What the task asks: Every line below that includes "tentativo" counts toward the total. Report that total alone.

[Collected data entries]
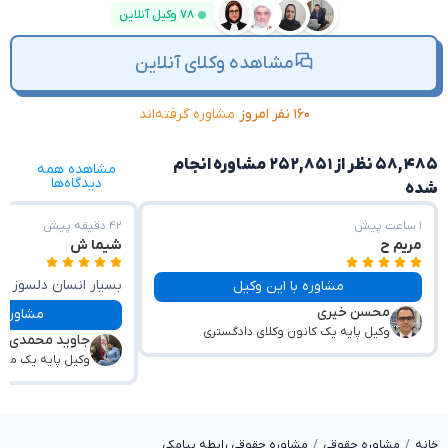
۷۸ وکیل آنلاین
مشاهده وکلای آنلاین
۱۶۰ نفر امروز
مشاوره گرفته‌اند
۵۸,۴۸۵ نظر از ۲۵۲,۸۵۱ مشاوره انجام
مشاهده همه
دیدگاه‌ها
شده
۱ ساعت پیش
۴۲ دقیقه پیش
مریم ح
شیما ش
بسیار انسان دلسوز و 
مشاوره با این وکیل
محسن خیری
مشاوره با این وکیل
وکیل پایه یک کانون وکلای دادگستری
جاوید محمدی
وکیل پایه یک مرکز
خانه
مشاوره حقوقی
مشاوره حقوقی رابطه پیامکی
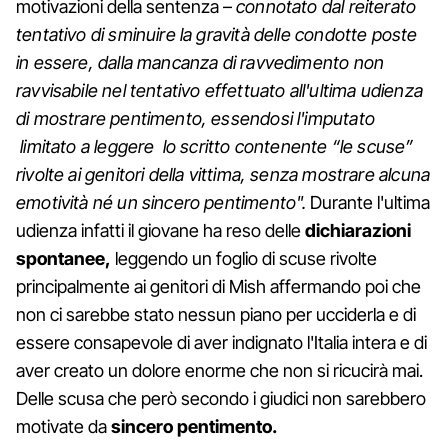
motivazioni della sentenza –
connotato dal reiterato
tentativo di sminuire la gravità delle condotte poste
in essere, dalla mancanza di ravvedimento non
ravvisabile nel tentativo effettuato all'ultima udienza
di mostrare pentimento, essendosi l'imputato
limitato a leggere lo scritto contenente “le scuse”
rivolte ai genitori della vittima, senza mostrare alcuna
emotività né un sincero pentimento".
Durante l'ultima
udienza infatti il giovane ha reso delle
dichiarazioni
spontanee,
leggendo un foglio di scuse rivolte
principalmente ai genitori di Mish affermando poi che
non ci sarebbe stato nessun piano per ucciderla e di
essere consapevole di aver indignato l'Italia intera e di
aver creato un dolore enorme che non si ricucirà mai.
Delle scusa che però secondo i giudici non sarebbero
motivate da
sincero pentimento.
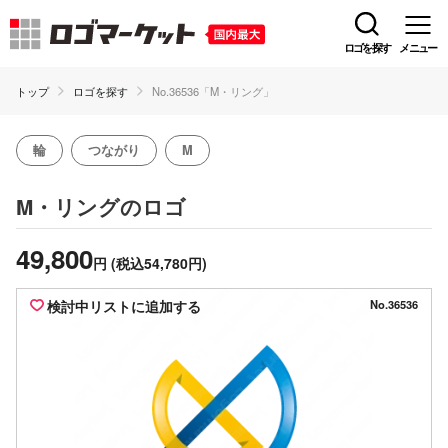
ロゴを探す
メニュー
トップ
ロゴを探す
No.36536「M・リング」
輪
つながり
M
のロゴ
M・リング
49,800
円
(税込54,780円)
検討中リストに追加する
No.36536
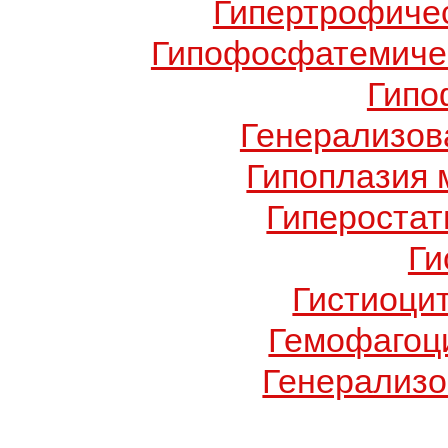
Гипертрофиче
Гипофосфатемичес
Гипо
Генерализов
Гипоплазия 
Гиперостат
Ги
Гистиоци
Гемофагоц
Генерализо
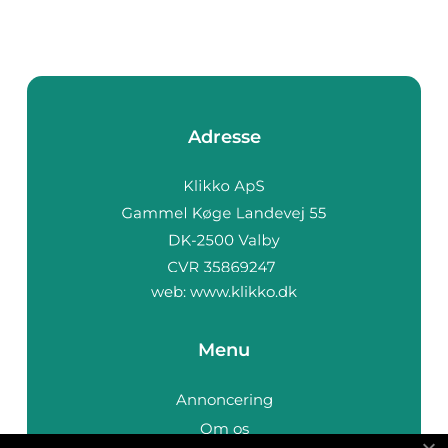
Adresse
web:
www.klikko.dk
Menu
Annoncering
Om os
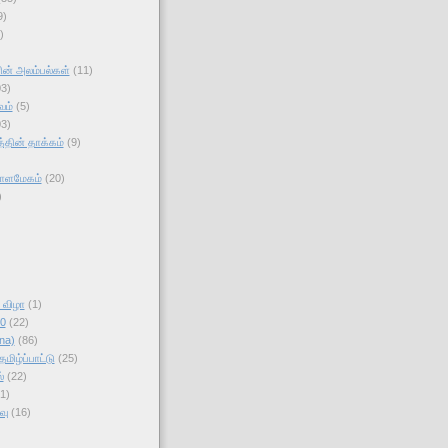
9)
)
ன் அலம்பல்கள்
(11)
03)
வம்
(5)
03)
தின் தாக்கம்
(9)
காளமேகம்
(20)
)
ி விழா
(1)
10
(22)
na)
(86)
மிழ்ப்பாட்டு
(25)
்
(22)
1)
வு
(16)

Task answer: 2